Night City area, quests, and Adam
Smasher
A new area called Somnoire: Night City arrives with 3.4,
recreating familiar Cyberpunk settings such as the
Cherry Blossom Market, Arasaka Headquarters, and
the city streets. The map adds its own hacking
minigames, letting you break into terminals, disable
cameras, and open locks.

# # # #

> **TASK STATEMENT**: Supply only the number of lines above in which "Night" occurs.

> **ANSWER SPACE**: 2